> Records contained in a dataset
Segment Open

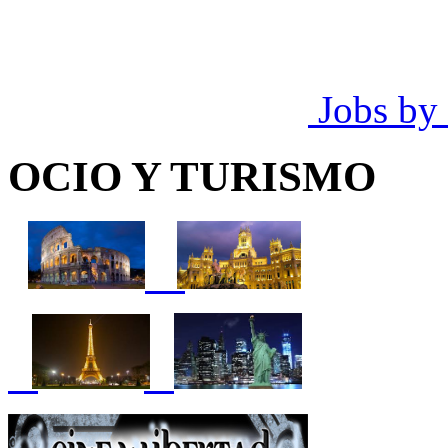
Jobs by
OCIO Y TURISMO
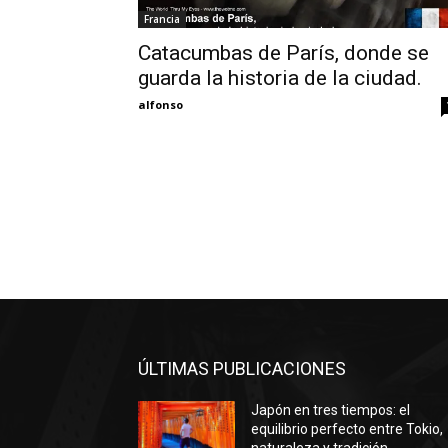
Francia
Catacumbas de París, donde se
guarda la historia de la ciudad.
alfonso
ÚLTIMAS PUBLICACIONES
Japón en tres tiempos: el
equilibrio perfecto entre Tokio,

Segment Closed

> Work request
The range to transcribe runs from the line holding "OCIO Y TURISMO" through the final line of the data above; copy it exactly and exclude the pictures.

> Output for this task
OCIO Y TURISMO
Francia
Catacumbas de París, donde se
guarda la historia de la ciudad.
alfonso
ÚLTIMAS PUBLICACIONES
Japón en tres tiempos: el
equilibrio perfecto entre Tokio,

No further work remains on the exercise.